See, if you happen to browse certain websites on the interwebs, you might have seen the picture of a wolf pack with an “explanation” of how they travel. But contrary to now popular beliefs (at least mine before I read more about it to be sure it wasn’t bullcrap), the pack is not lead by the “old and sick”, but by one of the “alphas” (researchers prefer “parents” or “breeders“), male or female. The reason behind it is that going through thick snow is not an easy task, and you need the strong members of the pack to break off a trail so that the rest of the pack doesn’t have it too hard and are able to follow them.
I wasn’t really one of the leading ones, but I was fine with it. Like I said, I used to hate relying on others and so always tried to get by on my own, but not anymore. oSoc had taught me my first important lesson: you’re only as good as you let others be, so trust them to be as great as you want to be (how flippin’ poetic!). You don’t have to carry everyone at all times, and you certainly don’t need to work on your own if you want to succeed. Communication is key, and even in a selfish way, you’ll need to tell people as soon as you hit a wall if you want them to help you get over it and to better yourself in the process.

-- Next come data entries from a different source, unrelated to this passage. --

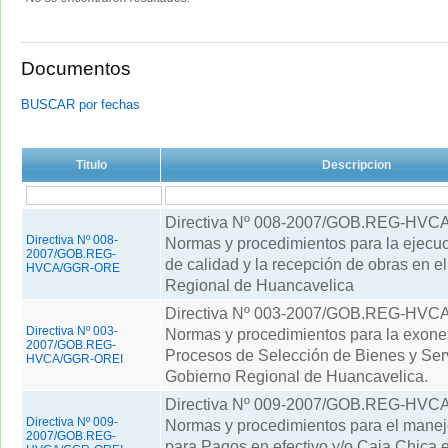
Documentos
BUSCAR por fechas
Titulo
Descripcion
Directiva Nº 008-2007/GOB.REG-HV
Directiva Nº 008-
Normas y procedimientos para la ejecuci
2007/GOB.REG-
de calidad y la recepción de obras en e
HVCA/GGR-ORE
Regional de Huancavelica
Directiva Nº 003-2007/GOB.REG-HV
Directiva Nº 003-
Normas y procedimientos para la exone
2007/GOB.REG-
Procesos de Selección de Bienes y Serv
HVCA/GGR-OREI
Gobierno Regional de Huancavelica.
Directiva Nº 009-2007/GOB.REG-HV
Directiva Nº 009-
Normas y procedimientos para el mane
2007/GOB.REG-
para Pagos en efectivo y/o Caja Chica e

Last week had some interesting moments though. There was one point when the whole team was having kind of a big meeting together, and as it often happens when there’s a lot of people working together on the same level, there wasn’t really any volunteer to get the discussion going and to keep things flowing. Now, I’m not usually the type of guy who’ll lead, and if I’m in a group, I’m quite happy to follow others rather than to be the one taking decisions. It had happened to me a few times this year, but not really because I had decided it (see the paradox there?). And though it’s not really my type of behavior, I tried to take it upon myself to organize the discussion, and I think I did a fairly good job (but that’s not for me to decide). And so, without realizing it, I had learned a new thing : even if it might be out of your comfort zone, you’ll sometimes need to assume “leadership” if it can benefit everyone. You don’t work for yourself, nor by yourself, and even if you may need others to stride forward, there will be times when others might need you to be the one helping them along the way.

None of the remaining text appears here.